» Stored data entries
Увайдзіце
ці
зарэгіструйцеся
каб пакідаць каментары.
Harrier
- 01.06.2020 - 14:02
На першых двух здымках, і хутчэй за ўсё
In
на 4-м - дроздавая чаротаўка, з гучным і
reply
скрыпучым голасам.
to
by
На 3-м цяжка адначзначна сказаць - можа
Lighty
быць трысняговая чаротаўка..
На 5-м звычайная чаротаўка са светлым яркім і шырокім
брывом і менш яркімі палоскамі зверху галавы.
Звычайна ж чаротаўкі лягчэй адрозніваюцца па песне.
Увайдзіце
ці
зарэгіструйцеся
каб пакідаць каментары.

---

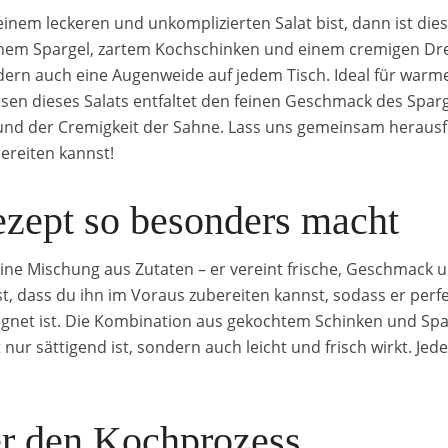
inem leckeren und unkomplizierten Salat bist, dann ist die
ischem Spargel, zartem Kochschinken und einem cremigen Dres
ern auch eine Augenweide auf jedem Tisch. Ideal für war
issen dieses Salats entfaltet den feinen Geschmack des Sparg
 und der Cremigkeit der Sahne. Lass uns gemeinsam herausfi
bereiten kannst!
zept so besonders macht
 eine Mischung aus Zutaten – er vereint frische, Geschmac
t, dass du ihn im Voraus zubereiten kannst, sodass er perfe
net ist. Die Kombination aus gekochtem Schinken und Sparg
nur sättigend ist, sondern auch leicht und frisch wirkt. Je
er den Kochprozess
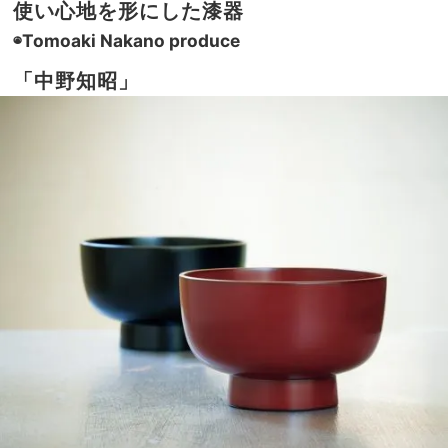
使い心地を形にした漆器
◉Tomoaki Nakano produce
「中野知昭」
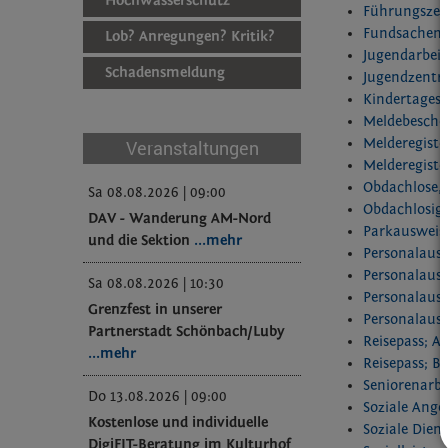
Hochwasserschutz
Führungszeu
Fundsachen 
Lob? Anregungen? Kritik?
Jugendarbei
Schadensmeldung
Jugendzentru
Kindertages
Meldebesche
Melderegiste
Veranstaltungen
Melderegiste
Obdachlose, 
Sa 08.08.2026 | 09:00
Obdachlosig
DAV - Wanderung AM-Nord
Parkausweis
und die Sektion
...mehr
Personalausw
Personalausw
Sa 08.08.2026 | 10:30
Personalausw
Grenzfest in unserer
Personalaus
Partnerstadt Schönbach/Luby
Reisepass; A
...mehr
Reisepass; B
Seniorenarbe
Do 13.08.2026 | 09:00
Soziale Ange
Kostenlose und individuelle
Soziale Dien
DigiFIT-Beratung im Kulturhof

---

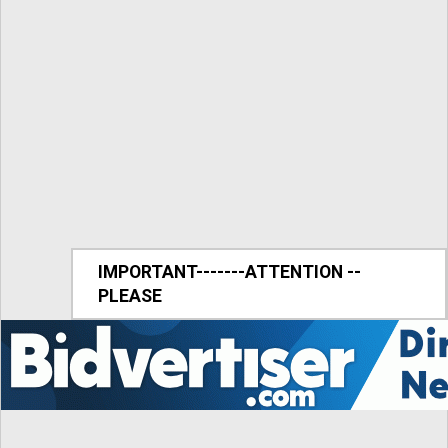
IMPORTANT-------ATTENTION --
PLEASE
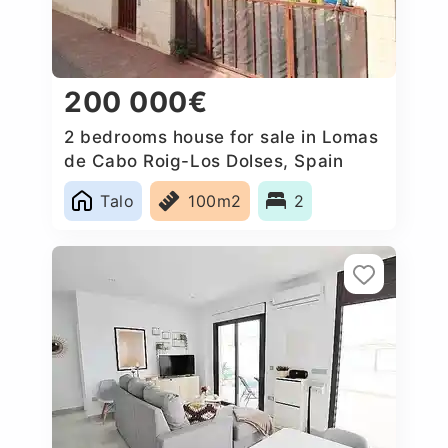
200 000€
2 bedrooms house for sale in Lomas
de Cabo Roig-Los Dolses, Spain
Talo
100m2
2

» EXERCISE
The result should be every line that contains "чаротаўка", copied from the entries.

» EXPECTED ANSWER
на 4-м - дроздавая чаротаўка, з гучным і
быць трысняговая чаротаўка..
На 5-м звычайная чаротаўка са светлым яркім і шырокім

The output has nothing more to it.